Institut Gustave Roussy, University of Paris XI, Villejuif, France.
BJU Int. 2010 Mar;105(6):748-67. doi: 10.1111/j.1464-410X.2010.09236.x.
Over the past decade, the treatment of advanced prostate cancer has developed significantly, and perhaps the most dramatic shift came in 2004 with the demonstration that docetaxel-based chemotherapy significantly improved overall survival in patients with castration-resistant prostate cancer. This led to a significant expansion of the role of chemotherapy in the management of prostate cancer. In addition, there is now considerable progress being made in the development of more effective antiandrogens, cytochrome P17 inhibitors, novel chemotherapy regimens, targeted therapies, and immunotherapies that can complement existing therapies and may soon become integrated into the treatment paradigm. Progress in our understanding of molecular signalling pathways that play an important role in prostate cancer has stimulated the investigation of targeted therapies, including antiangiogenic agents, bone-targeted agents, and specific inhibitors of key signalling molecules and chaperone proteins. For the most part, targeted agents are being combined with chemotherapy, similar to the approach taken in other solid tumours. Various therapeutic vaccine strategies also appear to have potential in the treatment of advanced prostate cancer. However, the development of new approaches to the treatment of prostate cancer presents many challenges that will demand collaboration and consensus building with respect to biomarkers for patient selection, clinical endpoints, and trial designs.

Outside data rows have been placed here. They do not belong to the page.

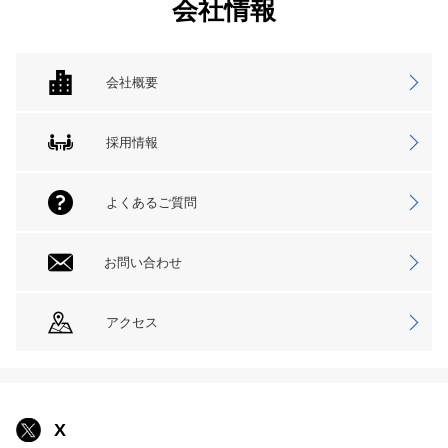
会社情報
会社概要
採用情報
よくあるご質問
お問い合わせ
アクセス
X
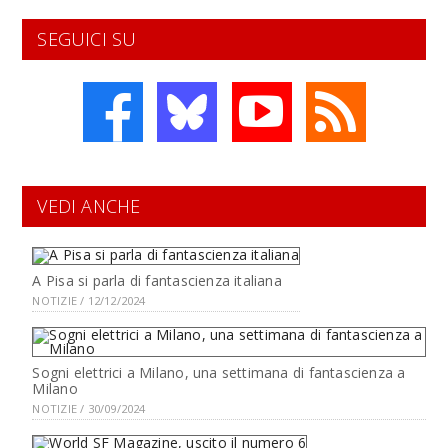
SEGUICI SU
VEDI ANCHE
A Pisa si parla di fantascienza italiana
NOTIZIE / 12/12/2024
Sogni elettrici a Milano, una settimana di fantascienza a
Milano
NOTIZIE / 30/09/2024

在过去的十年中,晚期前列腺癌的治疗取得了显著进展,其中最显著的变化可能发生在 2004 年,当时证明基于多西紫杉醇的化疗显著改善了去势抵抗性前列腺癌患者的总生存期。这导致化疗在前列腺癌治疗中的作用显著扩大。此外,目前在开发更有效的抗雄激素、细胞色素 P17 抑制剂、新型化疗方案、靶向治疗和免疫疗法方面取得了相当大的进展,这些疗法可以补充现有疗法,并可能很快被纳入治疗模式。我们对在前列腺癌中起重要作用的分子信号通路的理解的进展,激发了对靶向治疗的研究,包括抗血管生成剂、骨靶向剂以及关键信号分子和伴侣蛋白的特定抑制剂。在大多数情况下,靶向药物与化疗联合使用,类似于在其他实体瘤中采用的方法。各种治疗性疫苗策略在治疗晚期前列腺癌方面似乎也有潜力。然而,开发治疗前列腺癌的新方法带来了许多挑战,这些挑战需要在患者选择、临床终点和试验设计的生物标志物方面进行合作和达成共识。